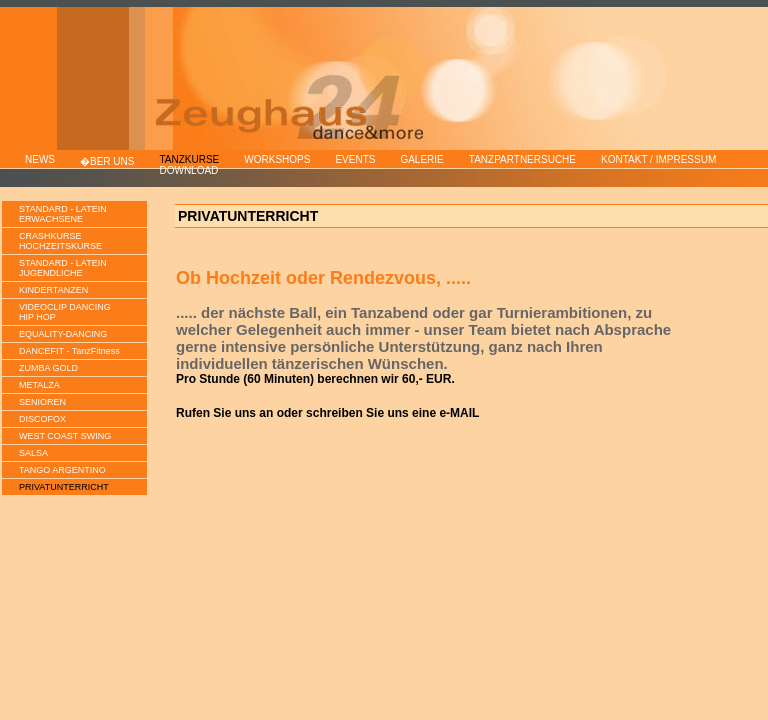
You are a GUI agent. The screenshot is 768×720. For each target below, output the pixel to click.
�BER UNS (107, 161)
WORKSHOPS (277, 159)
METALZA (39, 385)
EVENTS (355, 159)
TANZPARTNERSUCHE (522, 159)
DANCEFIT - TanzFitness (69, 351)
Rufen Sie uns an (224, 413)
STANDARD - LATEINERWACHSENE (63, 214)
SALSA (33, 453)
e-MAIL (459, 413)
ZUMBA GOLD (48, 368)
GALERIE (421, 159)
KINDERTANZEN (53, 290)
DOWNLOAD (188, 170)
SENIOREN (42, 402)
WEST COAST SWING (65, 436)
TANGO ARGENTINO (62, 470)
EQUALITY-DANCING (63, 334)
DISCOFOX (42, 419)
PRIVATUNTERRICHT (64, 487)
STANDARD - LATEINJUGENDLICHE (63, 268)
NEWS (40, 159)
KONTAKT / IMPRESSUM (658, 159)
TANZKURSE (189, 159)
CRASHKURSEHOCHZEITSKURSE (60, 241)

● ● ● ●

▶ _Goal of the exercise_
Your reply should restate the data above word for word and contain no pictures.

▶ _Answer box_
You are a GUI agent. The screenshot is 768×720. For each target below, output the pixel to click.
�BER UNS (107, 161)
WORKSHOPS (277, 159)
METALZA (39, 385)
EVENTS (355, 159)
TANZPARTNERSUCHE (522, 159)
DANCEFIT - TanzFitness (69, 351)
Rufen Sie uns an (224, 413)
STANDARD - LATEINERWACHSENE (63, 214)
SALSA (33, 453)
e-MAIL (459, 413)
ZUMBA GOLD (48, 368)
GALERIE (421, 159)
KINDERTANZEN (53, 290)
DOWNLOAD (188, 170)
SENIOREN (42, 402)
WEST COAST SWING (65, 436)
TANGO ARGENTINO (62, 470)
EQUALITY-DANCING (63, 334)
DISCOFOX (42, 419)
PRIVATUNTERRICHT (64, 487)
STANDARD - LATEINJUGENDLICHE (63, 268)
NEWS (40, 159)
KONTAKT / IMPRESSUM (658, 159)
TANZKURSE (189, 159)
CRASHKURSEHOCHZEITSKURSE (60, 241)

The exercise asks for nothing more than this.